Inadvertidamente, Illiam estiró las piernas, tocando con sus botas a un niño bajito y delgado frente a él, quien no reaccionó. Tenía una cortada en la mejilla; no era tan profunda como para que tuviera que coserse, pero la suciedad en su rostro lleno de lágrimas podría infectarla.

De todas formas, en una situación como esta, lo que menos importancia tenía era una estúpida infección.

¿Qué iba a pasar con todos a partir de ahora?

Illiam inspeccionó a sus acompañantes con ojos pesados, cansinos. Había ocho niños, contándose a sí mismo, dispersos en diferentes secciones de la jaula cuadrada (por suerte era amplia), la mayoría lloraban en silencio, moqueaban, abrazados a sus rodillas y temblando de frío, allí, en el duro suelo de madera, mientras otros se mantenían estáticos con expresiones ausentes.

Sentía frío, y le mortificaba el hecho de no traer consigo el rojo abrigo de su hermana. ¿Qué había pasado con el abrigo?, se preguntaba. Al lado, Elisabeth se movió y le puso la cabeza en el hombro.

Illiam dio un suspiro.

En un sueño que tuvo antes de despertar, Vienna había aparecido de pie en un vasto vacío blanco, lejos, vestida con una bata sencilla. Illiam caminó hacia ella. Desde la distancia, veía a la anciana como siempre la había visto: alegre, simpática, radiante (aunque arrugada), y un viento inexistente, que no se sentía en la piel, le batía el suelto y largo cabello canoso, meciéndolo de un lado a otro. Pero cada vez que Illiam se acercaba más, la apariencia de Vienna iba cambiando, retorciéndose gradualmente.

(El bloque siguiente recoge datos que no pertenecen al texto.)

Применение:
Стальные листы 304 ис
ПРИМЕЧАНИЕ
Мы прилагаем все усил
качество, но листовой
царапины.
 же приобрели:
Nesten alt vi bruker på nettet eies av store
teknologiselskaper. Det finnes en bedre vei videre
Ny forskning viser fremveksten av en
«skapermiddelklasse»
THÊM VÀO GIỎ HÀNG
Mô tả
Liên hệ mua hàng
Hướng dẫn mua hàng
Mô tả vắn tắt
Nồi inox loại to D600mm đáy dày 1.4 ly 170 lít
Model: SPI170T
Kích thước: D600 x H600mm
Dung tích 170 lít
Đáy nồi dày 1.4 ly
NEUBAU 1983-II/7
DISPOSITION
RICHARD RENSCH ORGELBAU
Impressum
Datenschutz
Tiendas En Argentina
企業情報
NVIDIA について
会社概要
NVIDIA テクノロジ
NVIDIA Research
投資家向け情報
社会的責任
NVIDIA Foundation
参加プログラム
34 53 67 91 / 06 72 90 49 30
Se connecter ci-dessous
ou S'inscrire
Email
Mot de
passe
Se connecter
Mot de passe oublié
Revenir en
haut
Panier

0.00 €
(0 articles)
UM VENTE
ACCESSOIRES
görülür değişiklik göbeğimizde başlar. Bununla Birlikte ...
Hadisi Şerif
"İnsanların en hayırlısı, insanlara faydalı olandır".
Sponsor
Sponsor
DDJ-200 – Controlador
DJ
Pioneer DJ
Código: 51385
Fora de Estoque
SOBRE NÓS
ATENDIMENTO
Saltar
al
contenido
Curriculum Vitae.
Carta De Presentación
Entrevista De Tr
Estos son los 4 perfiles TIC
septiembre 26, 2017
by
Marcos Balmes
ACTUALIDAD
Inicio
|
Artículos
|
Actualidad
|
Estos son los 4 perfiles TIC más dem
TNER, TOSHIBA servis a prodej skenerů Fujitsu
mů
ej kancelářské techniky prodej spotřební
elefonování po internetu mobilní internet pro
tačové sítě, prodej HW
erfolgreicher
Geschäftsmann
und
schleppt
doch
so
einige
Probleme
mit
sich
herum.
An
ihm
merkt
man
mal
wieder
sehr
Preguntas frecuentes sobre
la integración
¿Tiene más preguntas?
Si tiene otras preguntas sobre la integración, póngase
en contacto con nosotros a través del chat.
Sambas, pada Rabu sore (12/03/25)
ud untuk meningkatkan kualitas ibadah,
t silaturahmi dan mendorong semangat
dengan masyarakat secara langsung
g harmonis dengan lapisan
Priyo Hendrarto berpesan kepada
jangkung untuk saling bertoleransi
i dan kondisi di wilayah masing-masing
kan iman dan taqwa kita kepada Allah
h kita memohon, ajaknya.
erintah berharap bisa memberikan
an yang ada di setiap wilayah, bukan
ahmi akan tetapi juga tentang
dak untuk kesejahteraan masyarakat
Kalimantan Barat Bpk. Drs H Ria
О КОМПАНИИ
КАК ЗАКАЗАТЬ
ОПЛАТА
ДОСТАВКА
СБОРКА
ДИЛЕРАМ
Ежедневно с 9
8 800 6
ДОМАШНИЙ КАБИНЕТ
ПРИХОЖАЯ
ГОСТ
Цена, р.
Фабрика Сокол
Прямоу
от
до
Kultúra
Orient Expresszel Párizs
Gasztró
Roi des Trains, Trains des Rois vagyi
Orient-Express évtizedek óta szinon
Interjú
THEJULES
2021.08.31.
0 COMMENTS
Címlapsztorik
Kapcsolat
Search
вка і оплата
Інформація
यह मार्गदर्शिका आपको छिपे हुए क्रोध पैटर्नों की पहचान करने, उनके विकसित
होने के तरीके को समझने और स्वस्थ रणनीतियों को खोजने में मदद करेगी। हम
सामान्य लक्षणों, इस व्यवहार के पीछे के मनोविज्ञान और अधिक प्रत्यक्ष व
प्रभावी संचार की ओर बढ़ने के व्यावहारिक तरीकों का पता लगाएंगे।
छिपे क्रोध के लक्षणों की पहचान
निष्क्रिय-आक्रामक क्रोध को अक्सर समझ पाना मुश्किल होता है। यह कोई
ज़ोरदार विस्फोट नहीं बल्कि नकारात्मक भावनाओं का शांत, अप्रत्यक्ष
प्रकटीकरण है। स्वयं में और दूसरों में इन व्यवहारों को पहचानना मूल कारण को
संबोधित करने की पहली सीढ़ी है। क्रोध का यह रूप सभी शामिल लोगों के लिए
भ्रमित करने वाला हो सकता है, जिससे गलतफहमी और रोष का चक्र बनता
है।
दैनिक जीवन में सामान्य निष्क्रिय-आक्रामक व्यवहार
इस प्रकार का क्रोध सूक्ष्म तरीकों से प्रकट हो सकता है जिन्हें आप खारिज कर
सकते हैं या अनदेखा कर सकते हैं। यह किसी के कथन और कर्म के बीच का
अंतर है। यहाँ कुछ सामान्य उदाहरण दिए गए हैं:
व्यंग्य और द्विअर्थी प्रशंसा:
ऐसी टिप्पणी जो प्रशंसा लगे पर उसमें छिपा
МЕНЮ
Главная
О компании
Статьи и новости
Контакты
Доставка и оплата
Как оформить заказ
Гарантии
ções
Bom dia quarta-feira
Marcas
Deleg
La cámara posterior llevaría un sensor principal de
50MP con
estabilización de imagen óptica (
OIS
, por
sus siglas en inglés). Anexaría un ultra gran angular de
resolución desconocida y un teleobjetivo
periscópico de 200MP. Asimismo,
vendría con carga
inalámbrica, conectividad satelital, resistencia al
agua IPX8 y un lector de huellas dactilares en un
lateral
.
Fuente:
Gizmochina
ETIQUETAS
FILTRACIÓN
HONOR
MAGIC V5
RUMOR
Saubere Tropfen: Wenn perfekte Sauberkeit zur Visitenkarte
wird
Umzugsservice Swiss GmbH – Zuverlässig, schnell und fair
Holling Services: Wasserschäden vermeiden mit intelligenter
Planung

¿Qué era?, él se preguntaba.

Después, Illiam había notado la terrible herida de Vienna, una abertura que cruzaba su clavícula y se extendía hasta su pecho; no estaba allí antes. Su bata, poco a poco se iba tiñendo de un rojo que se hacía más notorio cuantos más pasos daba hacia ella.

Illiam había querido detenerse, pero sus pies avanzaban hacia Vienna sin él controlarlos. Temblaba de miedo. No quería ver a Vienna de cerca, no en ese horroroso estado. La imagen de la señora seguía deformándose a medida que se acercaba, empañada por el rojo color de la sangre que incluso salpicaba sus flácidas mejillas.

Cuando estuvo a un metro de Vienna, ella lo había observado con ojos que parecían artificiales, como si estuvieran intentando imitar el brillo de la vida, cosa que resultaba imposible, ya que, sin ninguna duda, Illiam la había visto morir frente a él. Esa mirada le había provocado escalofríos, una sensación que perturbaba.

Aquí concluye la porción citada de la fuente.